The best part about this program was that I had so many materials on hand. I scavenged our storage room for most of the crafting goods. I scored two 7 packs of 11×14 canvases at Michaels for $10 each (they are usually $19.99!) Our brushes had seen better days, so I also picked up a $5 pack of 24 nicer brushes. Here is a mostly comprehensive list of everything I had to offer:
- Duct tape scissors, these are seriously incredible (https://www.amazon.com/Fiskars-Crafts-Duck-Scissors-8-Inch/dp/B00N2QURKW)
- Glue sticks
- Foam paint stampers
- Popsicle Sticks
- Wash tapes
- Duct Tapes
- 9 different paint colors
- Foam shapes (cut from a previous program)
- Felt strips
Selection of Materials
I used to do a program called Iron Chef Cupcakes. I loosely based it around competitive cooking shows. Kids would have a short amount of time to select their materials and then were given an amount of time to decorate their cupcakes. It was fun, messy, sugary, and creative. I view Bad Art Night as the art version of Iron Chef Cupcakes.
First, I had each table come up to select their paint colors. Each kid got a paper plate and they were each only allowed to select 3 paint colors to use. I asked the kids who hadn’t had their turn yet to think about the colors they wanted before it was their turn. This didn’t take as much time as I thought it would, but I definitely got paint all over my hands in the process. The canvases were already at each seat with one cup of water in the middle of each table as a brush washing cup.
I told them that scissors, brushes, glue sticks, and the foam paint stampers didn’t have to be collected during the 30 second stint. They could come up at any point during the program to collect them.
Once everyone was settled with all their materials and canvases I gave them about thirty minutes to create their art. Partway through this time I offered each kid an additional 10 seconds to grab more craft materials from the front table.
Once everyone had their plates of paint, I called up each table again (there were 2-4 kids at each table) and they each got a fresh paper plates. I set a timer for 30 seconds on my phone and in that time the kids could take whatever they could fit onto their plate. Some kids took just what they needed and some filled their plate. I did watch to make sure one kid didn’t take everything of a certain material and if they were I asked them to leave some stuff for others.
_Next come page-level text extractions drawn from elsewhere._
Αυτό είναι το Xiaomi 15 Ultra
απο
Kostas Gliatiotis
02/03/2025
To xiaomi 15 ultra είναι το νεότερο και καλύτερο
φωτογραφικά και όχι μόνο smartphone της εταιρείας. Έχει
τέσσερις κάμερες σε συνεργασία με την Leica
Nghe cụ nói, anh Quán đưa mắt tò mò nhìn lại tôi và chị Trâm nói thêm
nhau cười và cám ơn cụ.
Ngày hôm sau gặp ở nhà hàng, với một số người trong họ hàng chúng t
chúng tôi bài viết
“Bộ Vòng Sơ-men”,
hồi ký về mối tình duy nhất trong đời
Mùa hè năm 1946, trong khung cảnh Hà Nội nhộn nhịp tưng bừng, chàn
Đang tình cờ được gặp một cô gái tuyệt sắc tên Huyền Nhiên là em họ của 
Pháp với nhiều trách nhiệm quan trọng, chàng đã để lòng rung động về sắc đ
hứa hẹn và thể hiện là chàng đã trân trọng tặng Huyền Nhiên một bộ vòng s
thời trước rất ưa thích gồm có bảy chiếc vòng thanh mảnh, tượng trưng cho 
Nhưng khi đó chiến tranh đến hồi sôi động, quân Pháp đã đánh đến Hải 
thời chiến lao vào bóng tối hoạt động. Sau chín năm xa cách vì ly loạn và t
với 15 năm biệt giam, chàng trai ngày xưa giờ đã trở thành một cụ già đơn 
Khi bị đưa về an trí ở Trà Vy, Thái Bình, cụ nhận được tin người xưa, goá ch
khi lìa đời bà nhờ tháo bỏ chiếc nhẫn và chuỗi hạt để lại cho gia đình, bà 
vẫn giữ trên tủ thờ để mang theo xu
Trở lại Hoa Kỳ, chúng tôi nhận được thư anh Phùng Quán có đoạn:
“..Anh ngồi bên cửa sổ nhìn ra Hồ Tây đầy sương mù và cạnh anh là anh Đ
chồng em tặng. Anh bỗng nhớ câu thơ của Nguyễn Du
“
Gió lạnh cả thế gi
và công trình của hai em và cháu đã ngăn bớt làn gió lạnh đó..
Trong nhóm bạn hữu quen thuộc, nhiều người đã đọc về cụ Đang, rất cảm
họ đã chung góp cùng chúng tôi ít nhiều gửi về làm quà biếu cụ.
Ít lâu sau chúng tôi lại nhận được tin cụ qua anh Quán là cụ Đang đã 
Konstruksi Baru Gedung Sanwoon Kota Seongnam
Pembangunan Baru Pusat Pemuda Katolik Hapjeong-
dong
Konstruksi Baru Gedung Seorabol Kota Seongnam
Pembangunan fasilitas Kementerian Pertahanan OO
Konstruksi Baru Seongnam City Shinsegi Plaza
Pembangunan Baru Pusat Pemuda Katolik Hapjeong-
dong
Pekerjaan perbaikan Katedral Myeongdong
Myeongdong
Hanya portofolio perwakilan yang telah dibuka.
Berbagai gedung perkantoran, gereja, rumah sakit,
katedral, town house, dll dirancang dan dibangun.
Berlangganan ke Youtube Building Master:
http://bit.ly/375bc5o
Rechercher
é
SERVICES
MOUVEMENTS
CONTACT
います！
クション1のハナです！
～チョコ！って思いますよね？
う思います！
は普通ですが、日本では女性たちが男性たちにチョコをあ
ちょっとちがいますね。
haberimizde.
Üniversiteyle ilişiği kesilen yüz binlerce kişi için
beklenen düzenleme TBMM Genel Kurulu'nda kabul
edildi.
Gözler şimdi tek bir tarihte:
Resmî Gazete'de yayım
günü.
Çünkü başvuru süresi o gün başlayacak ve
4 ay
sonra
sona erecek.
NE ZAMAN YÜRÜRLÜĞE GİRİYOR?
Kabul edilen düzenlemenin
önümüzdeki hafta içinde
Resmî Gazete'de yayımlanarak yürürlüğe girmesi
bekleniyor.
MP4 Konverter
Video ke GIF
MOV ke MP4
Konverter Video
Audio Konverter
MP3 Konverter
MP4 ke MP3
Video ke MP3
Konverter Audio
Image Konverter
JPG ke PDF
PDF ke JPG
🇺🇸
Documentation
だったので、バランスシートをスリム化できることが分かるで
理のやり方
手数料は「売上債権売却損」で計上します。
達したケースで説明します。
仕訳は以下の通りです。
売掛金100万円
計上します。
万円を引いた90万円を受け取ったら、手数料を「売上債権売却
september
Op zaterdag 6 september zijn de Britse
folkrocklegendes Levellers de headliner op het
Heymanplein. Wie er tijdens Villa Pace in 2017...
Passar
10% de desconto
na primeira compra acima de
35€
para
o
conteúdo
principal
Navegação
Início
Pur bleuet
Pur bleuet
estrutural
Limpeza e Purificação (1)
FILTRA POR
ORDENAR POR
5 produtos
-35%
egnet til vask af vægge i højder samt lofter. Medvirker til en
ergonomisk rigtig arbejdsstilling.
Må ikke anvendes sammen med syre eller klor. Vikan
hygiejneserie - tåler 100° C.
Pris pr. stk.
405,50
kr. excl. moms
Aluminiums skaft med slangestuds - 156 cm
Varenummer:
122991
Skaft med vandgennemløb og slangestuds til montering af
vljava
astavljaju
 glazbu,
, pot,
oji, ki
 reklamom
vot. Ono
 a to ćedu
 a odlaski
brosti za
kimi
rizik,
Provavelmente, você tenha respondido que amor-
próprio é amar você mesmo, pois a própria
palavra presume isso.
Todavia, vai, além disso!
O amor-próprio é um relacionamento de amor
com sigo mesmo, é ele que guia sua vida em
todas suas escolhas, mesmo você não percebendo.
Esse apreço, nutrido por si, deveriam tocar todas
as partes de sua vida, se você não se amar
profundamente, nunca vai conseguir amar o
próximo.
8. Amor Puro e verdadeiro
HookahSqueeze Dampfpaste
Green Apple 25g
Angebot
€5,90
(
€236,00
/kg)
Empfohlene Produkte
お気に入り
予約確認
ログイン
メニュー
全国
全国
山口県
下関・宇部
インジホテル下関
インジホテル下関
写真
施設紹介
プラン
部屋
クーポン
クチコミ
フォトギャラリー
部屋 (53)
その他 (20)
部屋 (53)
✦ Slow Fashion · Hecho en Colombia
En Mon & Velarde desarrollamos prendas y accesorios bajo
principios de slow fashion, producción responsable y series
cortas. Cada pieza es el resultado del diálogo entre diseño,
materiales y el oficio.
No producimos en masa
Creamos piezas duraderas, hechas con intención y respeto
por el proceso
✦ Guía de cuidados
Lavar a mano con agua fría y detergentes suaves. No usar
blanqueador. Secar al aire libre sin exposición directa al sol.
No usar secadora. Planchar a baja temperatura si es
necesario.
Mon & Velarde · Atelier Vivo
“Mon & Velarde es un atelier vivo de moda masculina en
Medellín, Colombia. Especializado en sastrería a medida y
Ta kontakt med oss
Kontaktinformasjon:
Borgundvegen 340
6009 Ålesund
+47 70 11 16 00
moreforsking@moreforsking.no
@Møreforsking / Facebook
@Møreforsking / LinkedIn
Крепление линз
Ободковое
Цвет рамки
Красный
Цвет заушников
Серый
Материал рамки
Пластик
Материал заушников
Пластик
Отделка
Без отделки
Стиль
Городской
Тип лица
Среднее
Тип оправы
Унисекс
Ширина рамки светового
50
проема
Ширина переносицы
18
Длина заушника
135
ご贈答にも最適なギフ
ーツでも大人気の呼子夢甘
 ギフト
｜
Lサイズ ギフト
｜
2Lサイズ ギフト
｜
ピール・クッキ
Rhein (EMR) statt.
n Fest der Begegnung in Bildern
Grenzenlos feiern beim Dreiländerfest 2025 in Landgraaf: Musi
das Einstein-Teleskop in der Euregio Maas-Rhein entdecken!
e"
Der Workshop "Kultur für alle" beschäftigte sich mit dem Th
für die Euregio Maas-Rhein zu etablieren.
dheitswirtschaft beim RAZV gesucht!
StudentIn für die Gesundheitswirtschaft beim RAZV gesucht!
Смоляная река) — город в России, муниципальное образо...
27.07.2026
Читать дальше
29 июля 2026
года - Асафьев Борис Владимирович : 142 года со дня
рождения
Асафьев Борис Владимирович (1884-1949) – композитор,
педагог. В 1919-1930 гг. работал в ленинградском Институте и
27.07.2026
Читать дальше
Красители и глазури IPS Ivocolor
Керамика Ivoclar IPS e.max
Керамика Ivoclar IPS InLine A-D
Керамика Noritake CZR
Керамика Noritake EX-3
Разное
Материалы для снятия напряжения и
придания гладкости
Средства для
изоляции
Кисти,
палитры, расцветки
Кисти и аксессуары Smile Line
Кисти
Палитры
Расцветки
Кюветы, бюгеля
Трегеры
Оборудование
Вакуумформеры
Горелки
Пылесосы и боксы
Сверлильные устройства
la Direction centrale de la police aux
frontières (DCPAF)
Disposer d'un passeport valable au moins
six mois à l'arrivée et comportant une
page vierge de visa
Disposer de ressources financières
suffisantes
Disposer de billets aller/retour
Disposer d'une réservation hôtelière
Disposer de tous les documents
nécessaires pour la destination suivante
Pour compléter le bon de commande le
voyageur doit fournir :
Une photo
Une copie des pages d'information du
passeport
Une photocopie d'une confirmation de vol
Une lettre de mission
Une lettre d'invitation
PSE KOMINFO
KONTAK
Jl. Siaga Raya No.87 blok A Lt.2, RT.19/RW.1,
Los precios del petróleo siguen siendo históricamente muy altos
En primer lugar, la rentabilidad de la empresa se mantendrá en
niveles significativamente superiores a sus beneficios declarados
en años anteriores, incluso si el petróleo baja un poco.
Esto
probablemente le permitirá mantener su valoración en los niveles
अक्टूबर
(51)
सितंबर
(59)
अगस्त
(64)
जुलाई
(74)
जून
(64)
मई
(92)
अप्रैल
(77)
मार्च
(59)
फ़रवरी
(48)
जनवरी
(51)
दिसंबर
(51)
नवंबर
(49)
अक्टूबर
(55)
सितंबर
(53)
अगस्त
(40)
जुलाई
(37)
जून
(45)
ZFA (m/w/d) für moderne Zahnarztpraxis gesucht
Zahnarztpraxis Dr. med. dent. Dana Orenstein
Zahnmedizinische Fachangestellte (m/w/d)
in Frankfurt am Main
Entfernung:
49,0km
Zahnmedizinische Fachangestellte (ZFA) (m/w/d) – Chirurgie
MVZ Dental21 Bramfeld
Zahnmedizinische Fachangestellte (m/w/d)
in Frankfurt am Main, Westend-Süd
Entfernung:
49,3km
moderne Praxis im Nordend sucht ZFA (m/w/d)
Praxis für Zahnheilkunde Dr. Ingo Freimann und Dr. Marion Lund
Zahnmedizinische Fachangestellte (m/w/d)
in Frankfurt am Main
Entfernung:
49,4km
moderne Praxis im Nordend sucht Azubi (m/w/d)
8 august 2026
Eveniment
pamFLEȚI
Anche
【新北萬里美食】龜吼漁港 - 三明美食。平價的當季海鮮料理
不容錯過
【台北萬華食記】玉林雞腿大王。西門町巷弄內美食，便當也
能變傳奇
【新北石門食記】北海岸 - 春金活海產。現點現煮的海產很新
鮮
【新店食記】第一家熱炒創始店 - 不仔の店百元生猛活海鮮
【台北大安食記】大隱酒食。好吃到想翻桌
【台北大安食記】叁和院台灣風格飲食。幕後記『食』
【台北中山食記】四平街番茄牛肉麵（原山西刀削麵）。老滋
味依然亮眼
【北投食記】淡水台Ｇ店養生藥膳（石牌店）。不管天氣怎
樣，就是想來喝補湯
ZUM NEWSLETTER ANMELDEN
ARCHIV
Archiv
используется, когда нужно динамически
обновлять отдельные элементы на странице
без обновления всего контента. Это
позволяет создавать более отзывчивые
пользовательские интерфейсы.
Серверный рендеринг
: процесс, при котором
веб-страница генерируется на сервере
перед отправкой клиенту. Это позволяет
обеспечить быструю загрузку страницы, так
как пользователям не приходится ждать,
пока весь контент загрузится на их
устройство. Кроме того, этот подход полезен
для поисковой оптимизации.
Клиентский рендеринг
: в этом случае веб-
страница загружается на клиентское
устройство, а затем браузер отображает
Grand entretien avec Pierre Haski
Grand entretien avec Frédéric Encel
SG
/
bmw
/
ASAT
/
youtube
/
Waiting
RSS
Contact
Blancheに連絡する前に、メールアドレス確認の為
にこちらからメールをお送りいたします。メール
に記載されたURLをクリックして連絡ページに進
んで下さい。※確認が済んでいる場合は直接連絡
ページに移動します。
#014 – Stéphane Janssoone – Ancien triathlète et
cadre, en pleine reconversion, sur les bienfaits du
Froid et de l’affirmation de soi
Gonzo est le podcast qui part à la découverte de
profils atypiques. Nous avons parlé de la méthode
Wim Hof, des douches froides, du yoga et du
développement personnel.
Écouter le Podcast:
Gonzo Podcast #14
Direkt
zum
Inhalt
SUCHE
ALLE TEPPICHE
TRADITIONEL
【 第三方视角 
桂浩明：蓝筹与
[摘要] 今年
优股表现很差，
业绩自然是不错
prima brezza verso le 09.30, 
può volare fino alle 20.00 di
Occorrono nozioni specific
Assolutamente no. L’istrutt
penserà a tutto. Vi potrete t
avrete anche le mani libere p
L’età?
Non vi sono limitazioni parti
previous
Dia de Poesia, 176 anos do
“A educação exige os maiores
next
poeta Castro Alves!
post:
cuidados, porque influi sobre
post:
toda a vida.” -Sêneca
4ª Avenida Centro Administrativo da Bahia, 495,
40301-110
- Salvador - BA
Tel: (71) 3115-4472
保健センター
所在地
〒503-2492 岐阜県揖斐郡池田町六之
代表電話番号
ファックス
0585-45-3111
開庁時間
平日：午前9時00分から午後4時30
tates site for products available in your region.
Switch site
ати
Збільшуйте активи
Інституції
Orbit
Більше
When the time was up everyone had to drop whatever they were doing. We went around the room and each kid said the title of their art piece. If I had more time, I would have also made them give a description of what their art piece was. This can be fun and silly; I was definitely not looking for serious art descriptions.
Voting and Judging
I gave each kid two popsicle sticks. These were their voting implements. They all walked around the room to look at everyone’s art creations and they could vote by placing the stick next to the canvas they wanted to win. We had a tie for the popular vote. I got my own vote as a judge extraordinaire, so all in all we had three winners. All the winners got to pick a book from a small pile of ARCs and other books I had to be holding on to for this reason.
It was such a fun program. I loved seeing how creative the kids could and they loved the “competition, but no pressure” format of the program.
The only thing I would potentially change is the title of the program. I had one kid who intentionally made her art “bad” because she wanted to win. At the beginning of the program I told them I didn’t think there really was such a thing as bad artwork and that they were free to make whatever they wanted. But she took is very literally. So I’m going to think about the title for the future.
I definitely could see doing this again, especially considering it was not too expensive and there’s wasn’t a lot of prep. Though there was plenty to clean up!